After reading the Matrimonial Post last week I looked in the Penguin Herodotus for a passage I vaguely remembered about the marriage customs of the Babylonians. Here it is:

Once a year in each village the maidens of an age to marry were collected altogether into one place, while the men stood round them in a circle. Then a herald called up the damsels one by one and offered them for sale. He began with the most beautiful. When she was sold for no small sum of money, he offered for sale the one who came next to her in beauty.... The custom was that when the herald had gone through the whole number of the beautiful damsels, he should then call up the ugliest and offer her to the men, asking who would agree to take her with the smallest marriage portion. And the man who offered to take the smallest sum had her assigned to him. The marriage portions were furnished by the money paid for the beautiful damsels, and thus the fairer maidens portioned out the uglier.

This custom seems to have worked very well and Herodotus is full of enthusiasm for it. He adds, however, that, like other good customs, it was already going out round about 450 BC.


June 9, 1944

Arthur Koestler's recent article in Tribune (In Tribune, 28 April 1944, Koestler had written an article in the form of a letter to a young Corporal who had written to ask for advice as to which book reviewers could be taken as reliable guides. Koestler pointed out the dismal standards of criticism prevailing in most of the press.) set me wondering whether the book racket will start up again in its old vigour after the war, when paper is plentiful and there are other things to spend your money on.

Publishers have got to live, like anyone else, and you cannot blame them for advertising their wares, but the truly shameful feature of literary life before the war was the blurring of the distinction between advertisement and criticism. A number of the so-called reviewers, and especially the best-known ones were simply blurb writers. The ‘screaming’ advertisement started some time in the nineteen-twenties, and as the competition to take up as much space and use as many superlatives as possible became fiercer, publishers’ advertisements grew to be an important source of revenue to a number of papers. The literary pages of several well-known papers were practically owned by a handful of publishers, who had their quislings planted in all the important jobs. These wretches churned forth their praise — ‘masterpiece’, ‘brilliant’, ‘unforgettable’ and so forth — like so many mechanical pianos. A book coming from the right publishers could be absolutely certain not only of favourable reviews, but of being placed on the ‘recommended’ list which industrious book borrowers would cut out and take to the library the next day.

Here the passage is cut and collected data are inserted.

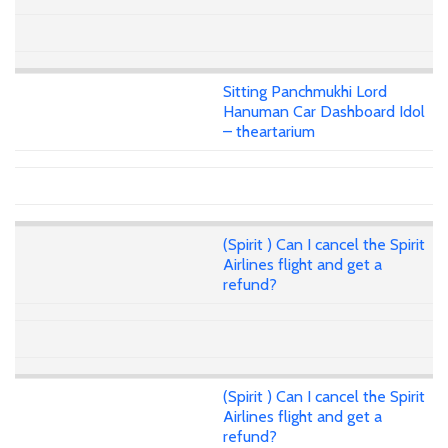
Sitting Panchmukhi Lord
Hanuman Car Dashboard Idol
– theartarium
(Spirit ) Can I cancel the Spirit
Airlines flight and get a
refund?
(Spirit ) Can I cancel the Spirit
Airlines flight and get a
refund?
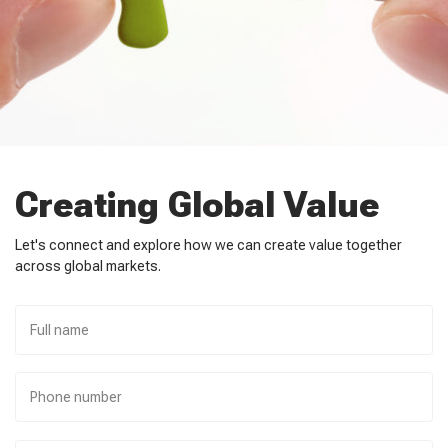
Creating Global Value
Let's connect and explore how we can create value together
across global markets.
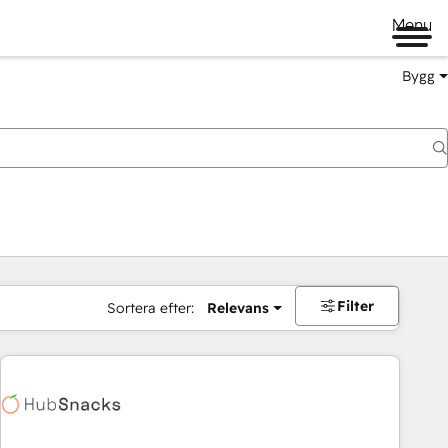
Menu
Bygg
Filter
Sortera efter:
Relevans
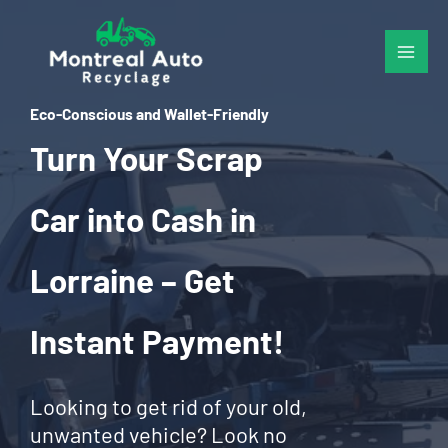
Skip
to
content
Eco-Conscious and Wallet-Friendly
Turn Your Scrap
Car into Cash in
Lorraine – Get
Instant Payment!
Looking to get rid of your old,
unwanted vehicle? Look no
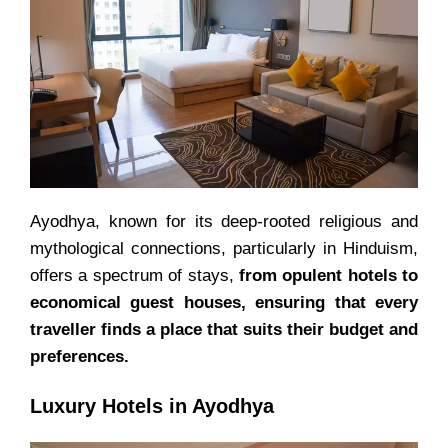
Ayodhya, known for its deep-rooted religious and
mythological connections, particularly in Hinduism,
offers a spectrum of stays,
from opulent hotels to
economical guest houses, ensuring that every
traveller finds a place that suits their budget and
preferences.
Luxury Hotels in Ayodhya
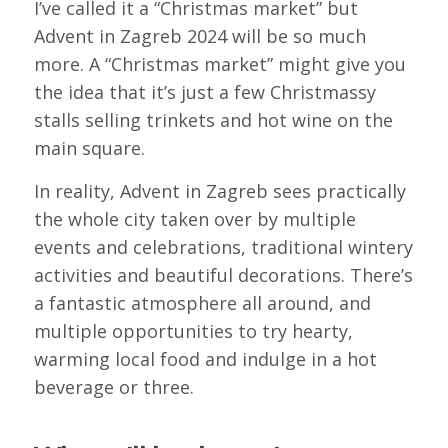
I’ve called it a “Christmas market” but
Advent in Zagreb 2024 will be so much
more. A “Christmas market” might give you
the idea that it’s just a few Christmassy
stalls selling trinkets and hot wine on the
main square.
In reality, Advent in Zagreb sees practically
the whole city taken over by multiple
events and celebrations, traditional wintery
activities and beautiful decorations. There’s
a fantastic atmosphere all around, and
multiple opportunities to try hearty,
warming local food and indulge in a hot
beverage or three.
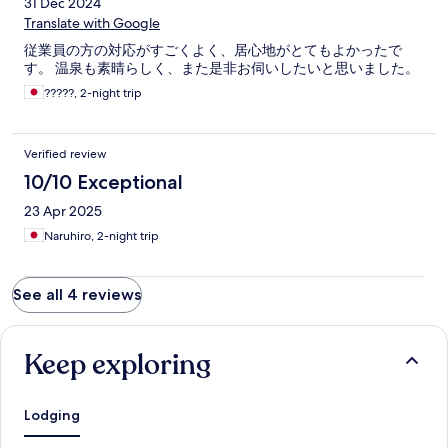
31 Dec 2024
Translate with Google
従業員の方の対応がすごくよく、居心地がとてもよかったで
す。 温泉も素晴らしく、また是非お伺いしたいと思いました。
?????, 2-night trip
Verified review
10/10 Exceptional
23 Apr 2025
Naruhiro, 2-night trip
See all 4 reviews
Keep exploring
Lodging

If you published books at several different houses you soon learned how strong the pressure of advertisement was. A book coming from a big publisher, who habitually spent large sums on advertisement, might get fifty or seventy-five reviews: a book from a small publisher might get only twenty. I knew of one case where a theological publisher, for some reason, took it into his head to publish a novel. He spent a great deal of money on advertising it. It got exactly four reviews in the whole of England, and the only full-length one was in a motoring paper, which seized the opportunity to point out that the part of the country described in the novel would be a good place for a motoring tour. This man was not in the racket, his advertisements were not likely to become a regular source of revenue to the literary papers, and so they just ignored him.

Even reputable literary papers could not afford to disregard their advertisers altogether. It was quite usual to send a book to a reviewer with some such formula as, ‘Review this book if it seems any good. If not, send it back. We don't think it's worthwhile to print simply damning reviews.’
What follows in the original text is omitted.